**Work task**
Report all lines of the data below that hold the word "Vintage".

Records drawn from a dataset
--------------------

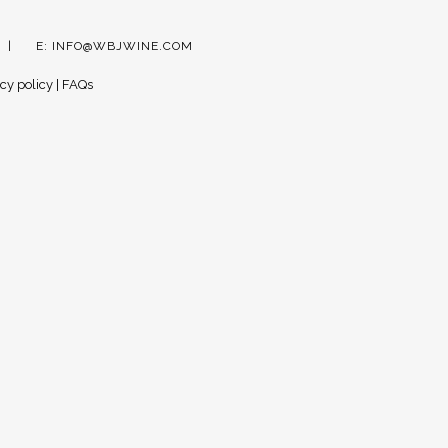
E:
INFO@WBJWINE.COM
cy policy
|
FAQs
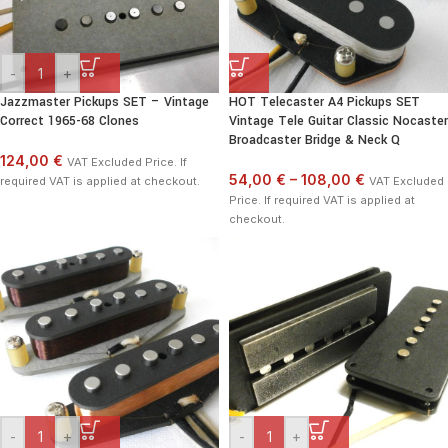
-
+
Jazzmaster Pickups SET – Vintage
HOT Telecaster A4 Pickups SET
Correct 1965-68 Clones
Vintage Tele Guitar Classic Nocaster
Broadcaster Bridge & Neck Q
124,00 €
VAT Excluded Price. If
54,00 €
–
108,00 €
required VAT is applied at checkout.
VAT Excluded
Price. If required VAT is applied at
checkout.
-
+
-
+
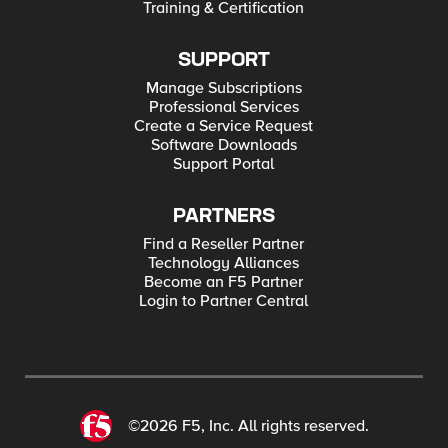
Training & Certification
SUPPORT
Manage Subscriptions
Professional Services
Create a Service Request
Software Downloads
Support Portal
PARTNERS
Find a Reseller Partner
Technology Alliances
Become an F5 Partner
Login to Partner Central
©2026 F5, Inc. All rights reserved.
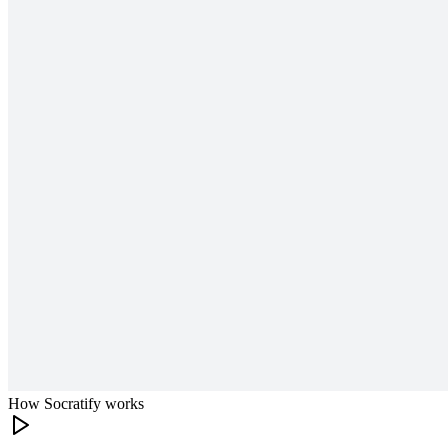
How Socratify works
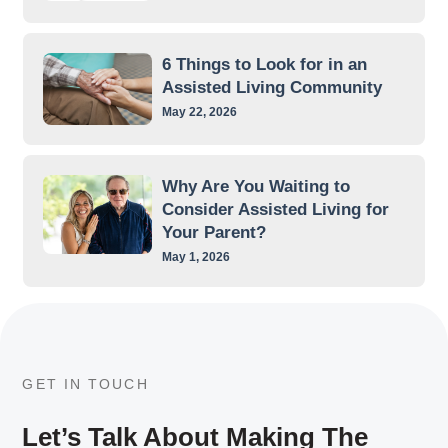
6 Things to Look for in an
Assisted Living Community
May 22, 2026
Why Are You Waiting to
Consider Assisted Living for
Your Parent?
May 1, 2026
GET IN TOUCH
Let’s Talk About Making The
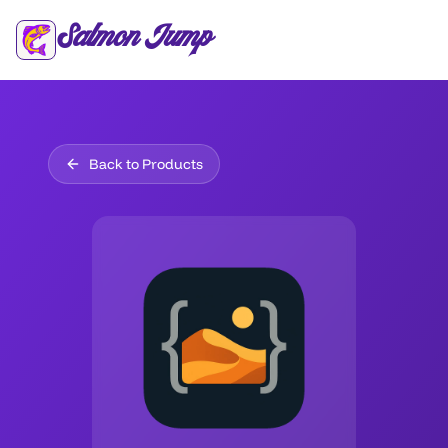
Salmon Jump
Back to Products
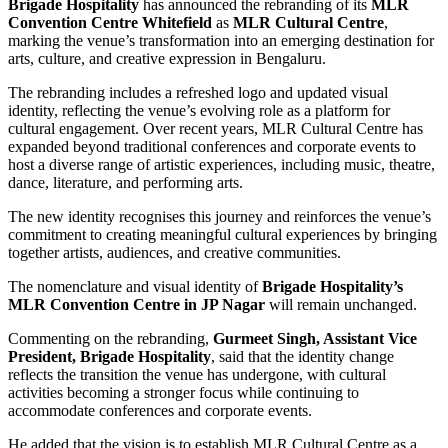
Brigade Hospitality
has announced the rebranding of its
MLR
Convention Centre Whitefield
as
MLR Cultural Centre
,
marking the venue’s transformation into an emerging destination for
arts, culture, and creative expression in Bengaluru.
The rebranding includes a refreshed logo and updated visual
identity, reflecting the venue’s evolving role as a platform for
cultural engagement. Over recent years, MLR Cultural Centre has
expanded beyond traditional conferences and corporate events to
host a diverse range of artistic experiences, including music, theatre,
dance, literature, and performing arts.
The new identity recognises this journey and reinforces the venue’s
commitment to creating meaningful cultural experiences by bringing
together artists, audiences, and creative communities.
The nomenclature and visual identity of
Brigade Hospitality’s
MLR Convention Centre in JP Nagar
will remain unchanged.
Commenting on the rebranding,
Gurmeet Singh, Assistant Vice
President, Brigade Hospitality
, said that the identity change
reflects the transition the venue has undergone, with cultural
activities becoming a stronger focus while continuing to
accommodate conferences and corporate events.
He added that the vision is to establish MLR Cultural Centre as a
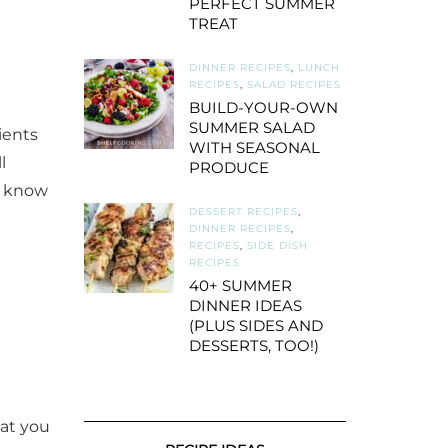
PERFECT SUMMER
TREAT
DINNER RECIPES
,
LUNCH
RECIPES
,
SALAD RECIPES
BUILD-YOUR-OWN
SUMMER SALAD
ients
WITH SEASONAL
l
PRODUCE
ou know
DESSERT RECIPES
,
DINNER RECIPES
,
RECIPES
,
SIDE DISH
RECIPES
40+ SUMMER
DINNER IDEAS
(PLUS SIDES AND
DESSERTS, TOO!)
hat you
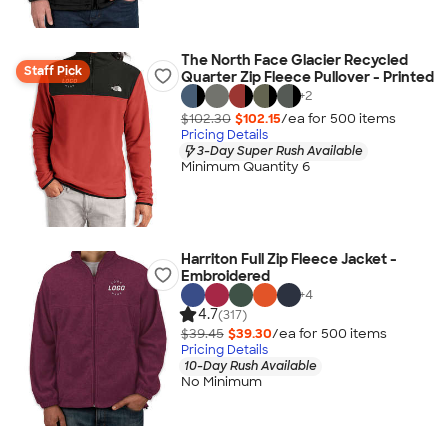
The North Face Glacier Recycled
Staff Pick
Quarter Zip Fleece Pullover - Printed
+
2
$102.30
$102.15
/ea for
500
item
s
Pricing Details
3-Day Super Rush Available
Minimum Quantity 6
Harriton Full Zip Fleece Jacket -
Embroidered
+
4
4.7
(317)
$39.45
$39.30
/ea for
500
item
s
Pricing Details
10-Day Rush Available
No Minimum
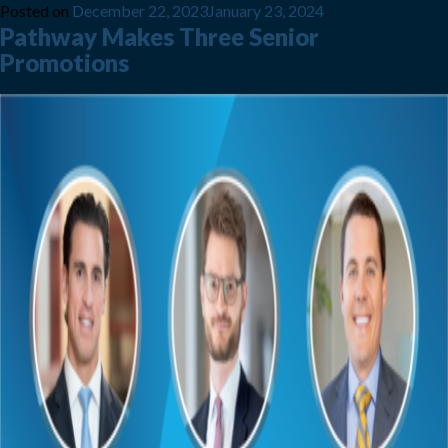
Posted on
December 22, 2023
January 23, 2024
Pathway Makes Three Senior
Promotions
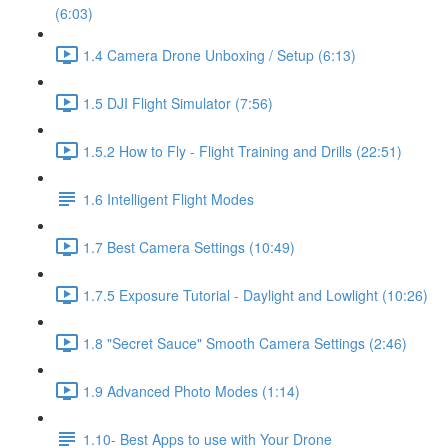
(6:03)
1.4 Camera Drone Unboxing / Setup (6:13)
1.5 DJI Flight Simulator (7:56)
1.5.2 How to Fly - Flight Training and Drills (22:51)
1.6 Intelligent Flight Modes
1.7 Best Camera Settings (10:49)
1.7.5 Exposure Tutorial - Daylight and Lowlight (10:26)
1.8 "Secret Sauce" Smooth Camera Settings (2:46)
1.9 Advanced Photo Modes (1:14)
1.10- Best Apps to use with Your Drone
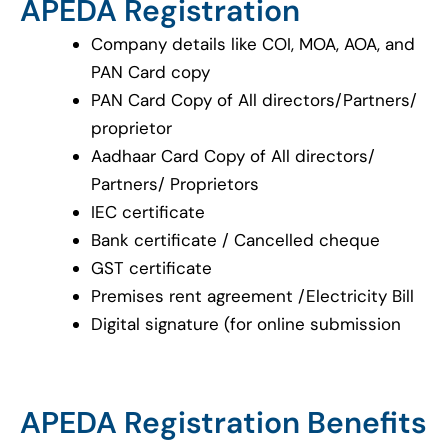
APEDA Registration
Company details like COI, MOA, AOA, and
PAN Card copy
PAN Card Copy of All directors/Partners/
proprietor
Aadhaar Card Copy of All directors/
Partners/ Proprietors
IEC certificate
Bank certificate / Cancelled cheque
GST certificate
Premises rent agreement /Electricity Bill
Digital signature (for online submission
APEDA Registration Benefits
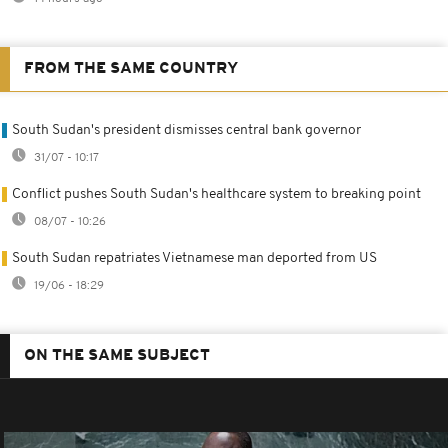
FROM THE SAME COUNTRY
South Sudan's president dismisses central bank governor
31/07 - 10:17
Conflict pushes South Sudan's healthcare system to breaking point
08/07 - 10:26
South Sudan repatriates Vietnamese man deported from US
19/06 - 18:29
ON THE SAME SUBJECT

--------------------

**Answer to this exercise**
Jazzmaster Pickups SET – Vintage
Vintage Tele Guitar Classic Nocaster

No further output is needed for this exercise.